TRACING THE ANTHROPOGENIC COSMOGENIC NUCLIDE SIGNAL IN RIVER SEDIMENT

Human land use has left both visible and isotopic marks on the South Fork Eel River basin, northern California. Anthropogenically disturbed catchments in this area are scarred by logging roads, drag trails and deforestation-induced slumps and landslides. We have developed a methodology to constrain the erosional effect of human land use, by using terrestrial in situ cosmogenic nuclide (TCN) concentrations (¹⁰Be) in river sand from active stream channels, flood bars, and infilled saw-mill ponds.

¹⁰Be concentrations from active channel deposits are significantly lower in disturbed areas compared with adjacent, lithologically similar, undisturbed areas within the UC – Heath and Marjorie Angelo Reserve. Higher concentrations of ¹⁰Be in river sediment from these undisturbed watersheds within the Reserve match ¹⁰Be concentrations in the bars deposited prior to the extreme land use change. In disturbed areas, lowered ¹⁰Be concentrations can reflect an order-of-magnitude increase in soil erosion and/or deeper (sub-soil) erosion. In the case of soil erosion, anthropogenic disturbances frequently result in disequilibrium TCN concentrations in soil, precluding steady-state erosion rate estimation in modern river sediments.
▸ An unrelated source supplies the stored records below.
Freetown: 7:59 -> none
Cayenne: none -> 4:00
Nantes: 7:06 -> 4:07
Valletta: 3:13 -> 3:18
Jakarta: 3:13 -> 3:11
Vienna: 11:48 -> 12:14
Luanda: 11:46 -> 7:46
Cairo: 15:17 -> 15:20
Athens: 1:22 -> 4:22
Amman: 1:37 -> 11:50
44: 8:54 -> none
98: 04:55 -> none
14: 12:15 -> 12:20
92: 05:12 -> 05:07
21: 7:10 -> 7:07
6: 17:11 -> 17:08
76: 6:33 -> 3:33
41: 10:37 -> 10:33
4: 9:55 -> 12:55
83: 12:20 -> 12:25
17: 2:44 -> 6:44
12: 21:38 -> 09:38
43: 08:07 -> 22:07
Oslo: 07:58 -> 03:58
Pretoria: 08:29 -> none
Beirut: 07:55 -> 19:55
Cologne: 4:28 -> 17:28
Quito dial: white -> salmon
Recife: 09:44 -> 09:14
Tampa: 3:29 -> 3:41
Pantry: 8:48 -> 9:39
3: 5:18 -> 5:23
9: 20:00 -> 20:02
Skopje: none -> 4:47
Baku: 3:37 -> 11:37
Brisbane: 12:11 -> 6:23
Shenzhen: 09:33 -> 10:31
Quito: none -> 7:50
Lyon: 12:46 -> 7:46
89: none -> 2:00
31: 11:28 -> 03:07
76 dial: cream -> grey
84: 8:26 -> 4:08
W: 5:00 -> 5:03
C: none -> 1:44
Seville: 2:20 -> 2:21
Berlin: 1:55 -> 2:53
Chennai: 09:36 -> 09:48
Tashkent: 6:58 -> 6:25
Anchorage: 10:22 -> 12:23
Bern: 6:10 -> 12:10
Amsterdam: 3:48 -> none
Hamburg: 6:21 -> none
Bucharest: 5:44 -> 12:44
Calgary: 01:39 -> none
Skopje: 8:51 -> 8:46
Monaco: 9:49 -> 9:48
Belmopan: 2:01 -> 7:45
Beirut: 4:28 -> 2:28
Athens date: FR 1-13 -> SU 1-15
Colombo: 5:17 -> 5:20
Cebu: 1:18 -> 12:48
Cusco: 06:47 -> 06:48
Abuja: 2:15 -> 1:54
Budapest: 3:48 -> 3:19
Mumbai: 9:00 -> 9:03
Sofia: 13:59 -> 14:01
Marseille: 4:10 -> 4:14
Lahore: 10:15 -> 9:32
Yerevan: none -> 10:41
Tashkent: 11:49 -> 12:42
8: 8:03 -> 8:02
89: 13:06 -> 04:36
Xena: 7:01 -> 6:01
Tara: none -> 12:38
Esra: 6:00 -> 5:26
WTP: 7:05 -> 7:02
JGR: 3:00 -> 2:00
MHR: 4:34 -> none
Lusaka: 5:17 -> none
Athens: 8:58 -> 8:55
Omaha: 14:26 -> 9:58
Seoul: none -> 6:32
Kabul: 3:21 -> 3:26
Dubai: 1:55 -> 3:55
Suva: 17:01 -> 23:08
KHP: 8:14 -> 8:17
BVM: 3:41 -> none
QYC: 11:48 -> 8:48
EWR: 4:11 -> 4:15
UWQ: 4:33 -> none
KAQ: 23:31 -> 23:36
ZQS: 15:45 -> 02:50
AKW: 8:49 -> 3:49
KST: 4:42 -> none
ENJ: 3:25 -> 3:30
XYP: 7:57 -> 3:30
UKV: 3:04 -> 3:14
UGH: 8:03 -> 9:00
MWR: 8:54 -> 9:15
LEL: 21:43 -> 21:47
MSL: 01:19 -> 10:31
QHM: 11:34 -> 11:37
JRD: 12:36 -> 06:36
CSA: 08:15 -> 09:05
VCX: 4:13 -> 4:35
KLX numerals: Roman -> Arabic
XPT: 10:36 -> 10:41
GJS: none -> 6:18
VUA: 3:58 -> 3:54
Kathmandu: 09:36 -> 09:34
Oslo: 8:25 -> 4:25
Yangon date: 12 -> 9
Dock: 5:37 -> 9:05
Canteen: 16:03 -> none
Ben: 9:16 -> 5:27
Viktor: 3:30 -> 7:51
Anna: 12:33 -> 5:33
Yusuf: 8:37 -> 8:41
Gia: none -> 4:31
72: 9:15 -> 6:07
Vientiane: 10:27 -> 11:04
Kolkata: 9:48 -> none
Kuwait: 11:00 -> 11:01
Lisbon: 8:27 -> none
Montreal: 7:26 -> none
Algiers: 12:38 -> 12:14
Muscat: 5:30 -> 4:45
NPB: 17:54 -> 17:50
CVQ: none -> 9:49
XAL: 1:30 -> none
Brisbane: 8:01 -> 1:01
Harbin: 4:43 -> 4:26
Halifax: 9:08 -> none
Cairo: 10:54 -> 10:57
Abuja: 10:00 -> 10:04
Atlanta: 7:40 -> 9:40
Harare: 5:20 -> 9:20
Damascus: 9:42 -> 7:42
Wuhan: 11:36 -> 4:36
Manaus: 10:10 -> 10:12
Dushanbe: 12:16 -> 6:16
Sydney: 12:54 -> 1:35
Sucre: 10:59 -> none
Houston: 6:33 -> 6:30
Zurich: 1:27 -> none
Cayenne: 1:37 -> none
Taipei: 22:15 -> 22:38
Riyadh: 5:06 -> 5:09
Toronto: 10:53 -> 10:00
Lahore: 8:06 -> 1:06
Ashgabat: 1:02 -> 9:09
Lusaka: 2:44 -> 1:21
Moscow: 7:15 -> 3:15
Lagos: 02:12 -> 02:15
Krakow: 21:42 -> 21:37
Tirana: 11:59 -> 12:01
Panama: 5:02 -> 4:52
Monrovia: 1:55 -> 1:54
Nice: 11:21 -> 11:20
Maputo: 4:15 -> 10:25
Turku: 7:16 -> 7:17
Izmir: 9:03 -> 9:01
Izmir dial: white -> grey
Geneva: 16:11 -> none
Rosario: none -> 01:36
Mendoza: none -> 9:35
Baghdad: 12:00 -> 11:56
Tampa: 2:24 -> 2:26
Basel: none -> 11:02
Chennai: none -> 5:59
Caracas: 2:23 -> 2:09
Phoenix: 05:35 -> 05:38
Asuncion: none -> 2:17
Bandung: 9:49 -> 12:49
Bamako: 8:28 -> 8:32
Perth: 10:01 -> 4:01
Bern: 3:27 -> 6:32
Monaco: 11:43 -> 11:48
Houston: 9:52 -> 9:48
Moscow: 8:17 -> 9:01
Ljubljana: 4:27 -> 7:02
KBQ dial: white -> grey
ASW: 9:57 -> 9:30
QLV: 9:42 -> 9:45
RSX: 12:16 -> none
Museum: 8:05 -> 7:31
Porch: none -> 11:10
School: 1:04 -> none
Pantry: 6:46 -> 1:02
In the case of sub-soil erosion, erosion from the cut sides of deeply inset logging roads may be contributing a large portion of ‘¹⁰Be dead' material derived from deep in the exponential ¹⁰Be production profile. These end-member cases can be modeled and provide constraints on logging road sediment contribution and century-timescale soil erosion due to logging.

Our data suggests that erosion rates determined from flood bar deposits can be used to assess the natural ‘baseline' erosion rate prior to human disturbance. Moreover, this methodology could be exported to other logged areas and to agricultural watersheds and has implications for TCN in river sediment sampling methodology.